Synthetic Data for Discriminating Serotonergic Neurons using Convolutional Neural Networks
Daniele Corradetti, Alessandro Bernardi, Renato Corradetti
TL;DR
This work tackles the challenge of identifying serotonergic neurons, including atypical cells, from electrophysiological recordings where conventional visual criteria are insufficient. It introduces a synthetic data augmentation pipeline that smooths real spike waveforms and fuses them with diverse real noise masks to expand training data for CNN classifiers. A CNN ensemble trained on these synthetic samples achieves strong generalization to non-homogeneous data (e.g., accuracy ~0.94, TPR ~0.962, TNR ~0.888, AUC ~0.926), and a practical case is provided with open-source code.
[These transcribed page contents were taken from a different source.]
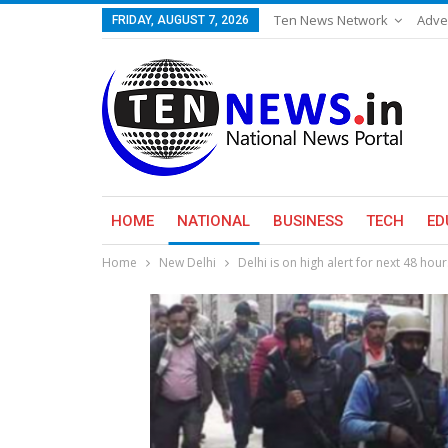
Ten News Network
Adve
FRIDAY, AUGUST 7, 2026
HOME
NATIONAL
BUSINESS
TECH
ED
Home
New Delhi
Delhi is on high alert for next 48 hour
The approach provides a scalable, real-time capable tool for serotonergic neuron identification, with future work pointing to GAN-based augmentation and broader species/dataset applicability.
Abstract
Serotonergic neurons in the raphe nuclei exhibit diverse electrophysiological properties and functional roles, yet conventional identification methods rely on restrictive criteria that likely overlook atypical serotonergic cells. The use of convolutional neural network (CNN) for comprehensive classification of both typical and atypical serotonergic neurons is an interesting one, but the key challenge is often given by the limited experimental data available for training. This study presents a procedure for synthetic data generation that combines smoothed spike waveforms with heterogeneous noise masks from real recordings. This approach expanded the training set while mitigating overfitting of background noise signatures. CNN models trained on the augmented dataset achieved high accuracy (96.2% true positive rate, 88.8% true negative rate) on non-homogeneous test data collected under different experimental conditions than the training, validation and testing data.